(MATERIALS PROVIDED):
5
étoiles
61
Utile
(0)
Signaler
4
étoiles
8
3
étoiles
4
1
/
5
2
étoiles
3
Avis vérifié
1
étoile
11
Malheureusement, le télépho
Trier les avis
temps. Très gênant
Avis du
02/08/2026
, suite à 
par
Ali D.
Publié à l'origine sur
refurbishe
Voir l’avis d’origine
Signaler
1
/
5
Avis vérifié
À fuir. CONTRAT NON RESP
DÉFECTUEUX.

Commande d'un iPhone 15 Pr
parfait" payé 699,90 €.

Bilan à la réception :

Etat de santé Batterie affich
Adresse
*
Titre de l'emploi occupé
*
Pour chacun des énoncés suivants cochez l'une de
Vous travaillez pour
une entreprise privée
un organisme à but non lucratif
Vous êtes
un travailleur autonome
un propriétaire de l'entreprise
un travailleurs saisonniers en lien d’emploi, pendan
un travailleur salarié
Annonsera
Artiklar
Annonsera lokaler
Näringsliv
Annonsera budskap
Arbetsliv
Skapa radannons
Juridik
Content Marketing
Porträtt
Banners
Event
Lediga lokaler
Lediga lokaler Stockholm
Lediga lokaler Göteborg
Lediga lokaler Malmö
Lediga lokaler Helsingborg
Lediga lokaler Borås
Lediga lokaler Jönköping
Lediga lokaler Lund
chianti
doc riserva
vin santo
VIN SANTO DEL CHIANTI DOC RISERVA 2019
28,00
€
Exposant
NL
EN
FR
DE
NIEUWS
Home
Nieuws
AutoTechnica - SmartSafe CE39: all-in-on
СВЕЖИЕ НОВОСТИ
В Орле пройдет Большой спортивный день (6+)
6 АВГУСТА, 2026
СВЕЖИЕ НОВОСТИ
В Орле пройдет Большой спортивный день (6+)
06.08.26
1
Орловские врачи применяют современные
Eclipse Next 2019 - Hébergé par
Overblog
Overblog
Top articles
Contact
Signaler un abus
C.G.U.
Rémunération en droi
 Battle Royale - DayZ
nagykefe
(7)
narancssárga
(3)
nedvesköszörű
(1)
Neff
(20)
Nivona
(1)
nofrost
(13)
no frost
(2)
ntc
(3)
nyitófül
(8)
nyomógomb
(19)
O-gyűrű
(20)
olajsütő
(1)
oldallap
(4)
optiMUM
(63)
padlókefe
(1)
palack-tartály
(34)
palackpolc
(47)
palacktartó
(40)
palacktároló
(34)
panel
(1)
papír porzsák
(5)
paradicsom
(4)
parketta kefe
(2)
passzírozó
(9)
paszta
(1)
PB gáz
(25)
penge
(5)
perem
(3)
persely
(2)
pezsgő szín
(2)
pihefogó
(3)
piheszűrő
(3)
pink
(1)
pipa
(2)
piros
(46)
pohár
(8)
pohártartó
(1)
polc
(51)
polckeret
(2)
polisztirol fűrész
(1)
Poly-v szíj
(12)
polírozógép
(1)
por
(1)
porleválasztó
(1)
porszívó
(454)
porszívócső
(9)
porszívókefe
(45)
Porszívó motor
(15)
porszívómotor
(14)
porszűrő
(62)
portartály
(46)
...
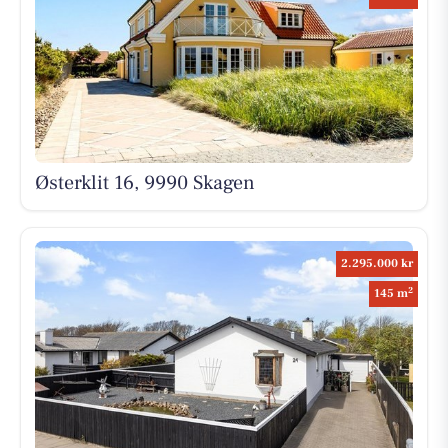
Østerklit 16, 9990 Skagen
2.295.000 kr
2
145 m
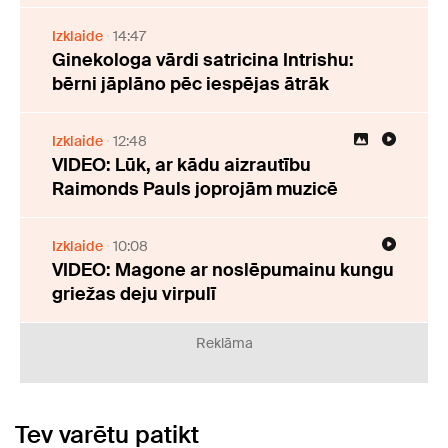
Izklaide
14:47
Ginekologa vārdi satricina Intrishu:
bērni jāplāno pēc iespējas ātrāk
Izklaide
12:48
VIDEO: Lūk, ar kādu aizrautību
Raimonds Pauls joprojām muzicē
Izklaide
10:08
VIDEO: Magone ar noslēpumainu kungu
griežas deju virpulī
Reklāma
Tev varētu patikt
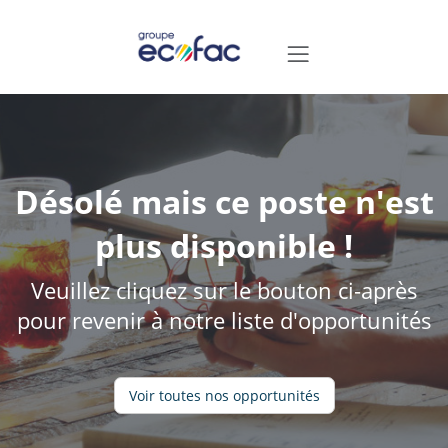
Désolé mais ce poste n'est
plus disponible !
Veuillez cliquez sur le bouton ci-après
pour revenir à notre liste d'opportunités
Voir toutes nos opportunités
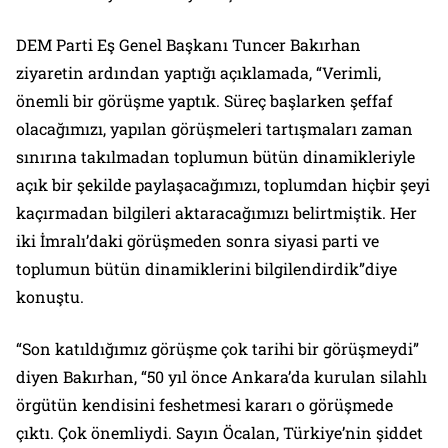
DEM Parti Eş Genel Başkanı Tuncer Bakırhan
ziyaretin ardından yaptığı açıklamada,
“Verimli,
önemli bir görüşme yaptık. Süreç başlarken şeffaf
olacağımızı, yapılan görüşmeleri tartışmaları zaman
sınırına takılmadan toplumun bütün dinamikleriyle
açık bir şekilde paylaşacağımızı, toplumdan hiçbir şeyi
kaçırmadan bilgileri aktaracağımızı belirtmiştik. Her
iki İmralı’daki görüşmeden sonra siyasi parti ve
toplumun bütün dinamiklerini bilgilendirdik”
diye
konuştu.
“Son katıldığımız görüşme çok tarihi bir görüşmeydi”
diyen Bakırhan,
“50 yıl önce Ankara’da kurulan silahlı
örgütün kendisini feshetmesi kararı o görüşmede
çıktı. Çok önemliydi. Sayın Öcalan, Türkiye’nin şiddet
---
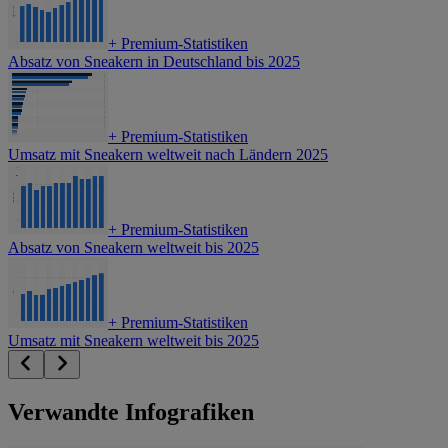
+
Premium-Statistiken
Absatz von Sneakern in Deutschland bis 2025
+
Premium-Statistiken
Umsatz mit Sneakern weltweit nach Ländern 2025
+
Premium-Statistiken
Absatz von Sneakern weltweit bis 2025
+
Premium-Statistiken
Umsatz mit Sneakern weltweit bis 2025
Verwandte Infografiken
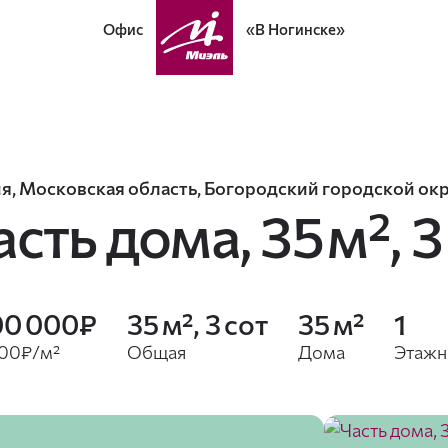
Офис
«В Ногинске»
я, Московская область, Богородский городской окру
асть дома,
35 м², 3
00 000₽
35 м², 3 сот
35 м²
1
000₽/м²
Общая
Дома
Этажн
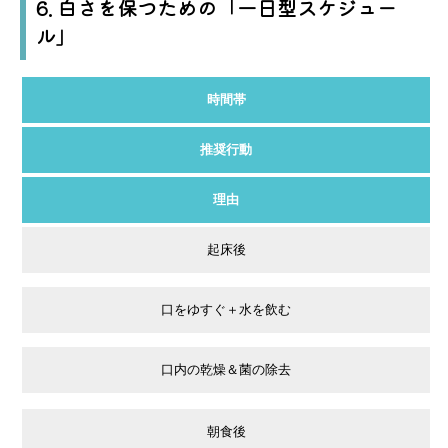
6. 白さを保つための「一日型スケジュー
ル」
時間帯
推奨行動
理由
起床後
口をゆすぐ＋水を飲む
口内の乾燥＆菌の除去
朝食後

(YOUR OBJECTIVE):
Your task is to retype the entries verbatim, starting with the line that holds "örgütün kendisini feshetmesi" and stopping after the line that holds "çıktı. Çok önemliydi.".

(TASK SOLUTION):
örgütün kendisini feshetmesi kararı o görüşmede
çıktı. Çok önemliydi. Sayın Öcalan, Türkiye’nin şiddet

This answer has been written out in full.